Provided records ▸
——————

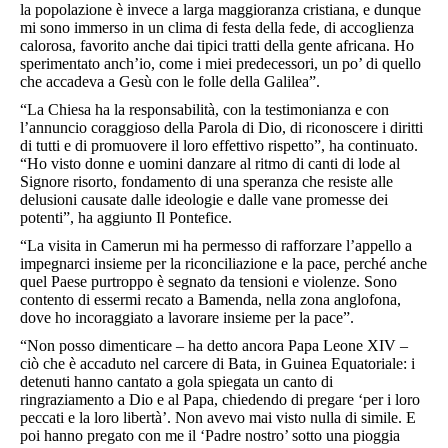
la popolazione è invece a larga maggioranza cristiana, e dunque
mi sono immerso in un clima di festa della fede, di accoglienza
calorosa, favorito anche dai tipici tratti della gente africana. Ho
sperimentato anch’io, come i miei predecessori, un po’ di quello
che accadeva a Gesù con le folle della Galilea”.
“La
Chiesa
ha la responsabilità, con la testimonianza e con
l’annuncio coraggioso della Parola di Dio, di riconoscere i diritti
di tutti e di promuovere il loro effettivo rispetto”, ha continuato.
“Ho visto donne e uomini danzare al ritmo di canti di lode al
Signore risorto, fondamento di una speranza che resiste alle
delusioni causate dalle ideologie e dalle vane promesse dei
potenti”, ha aggiunto Il Pontefice.
“La visita in Camerun mi ha permesso di rafforzare l’appello a
impegnarci insieme per la riconciliazione e la pace, perché anche
quel Paese purtroppo è segnato da tensioni e violenze. Sono
contento di essermi recato a Bamenda, nella zona anglofona,
dove ho incoraggiato a lavorare insieme per la pace”.
“Non posso dimenticare – ha detto ancora Papa Leone XIV –
ciò che è accaduto nel carcere di Bata, in Guinea Equatoriale: i
detenuti hanno cantato a gola spiegata un canto di
ringraziamento a Dio e al
Papa
, chiedendo di pregare ‘per i loro
peccati e la loro libertà’. Non avevo mai visto nulla di simile. E
poi hanno pregato con me il ‘Padre nostro’ sotto una pioggia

——————

The problem ▸ Return verbatim each line from the one that mentions "Leone XIV –" to the end of the entries, inclusive.

Response area ▸
“Non posso dimenticare – ha detto ancora Papa Leone XIV –
ciò che è accaduto nel carcere di Bata, in Guinea Equatoriale: i
detenuti hanno cantato a gola spiegata un canto di
ringraziamento a Dio e al
Papa
, chiedendo di pregare ‘per i loro
peccati e la loro libertà’. Non avevo mai visto nulla di simile. E
poi hanno pregato con me il ‘Padre nostro’ sotto una pioggia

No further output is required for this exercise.